--- Listed entries Enclosed Below ---
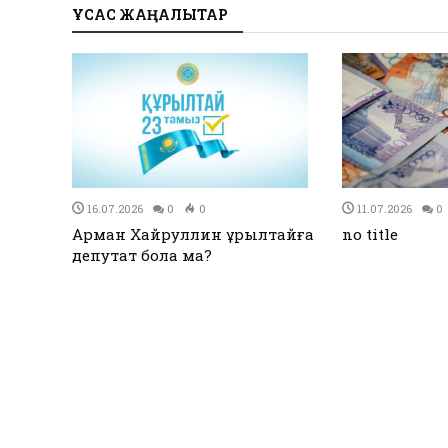
ҰҚСАС ЖАҢАЛЫҚТАР
27.12.2023
0
0
26.12.2023
0
Қызылқоғада әлем және Азия
ЕЭО одағы ме
жарық
чемпиондары марапатталды
қол қойды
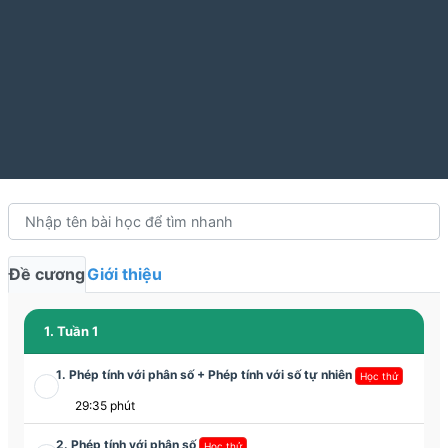
Đề cương
Giới thiệu
1. Tuần 1
1. Phép tính với phân số + Phép tính với số tự nhiên
Học thử
29:35 phút
2. Phép tính với phân số
Học thử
--- End of Enclosed Listed entries ---
▶ What you have to do
Could you retype all the entries exactly, skipping the pictures?

▶ Answer to this task
ҰҚСАС ЖАҢАЛЫҚТАР
27.12.2023
0
0
26.12.2023
0
Қызылқоғада әлем және Азия
ЕЭО одағы ме
жарық
чемпиондары марапатталды
қол қойды
Đề cương
Giới thiệu
1. Tuần 1
1. Phép tính với phân số + Phép tính với số tự nhiên
Học thử
29:35 phút
2. Phép tính với phân số
Học thử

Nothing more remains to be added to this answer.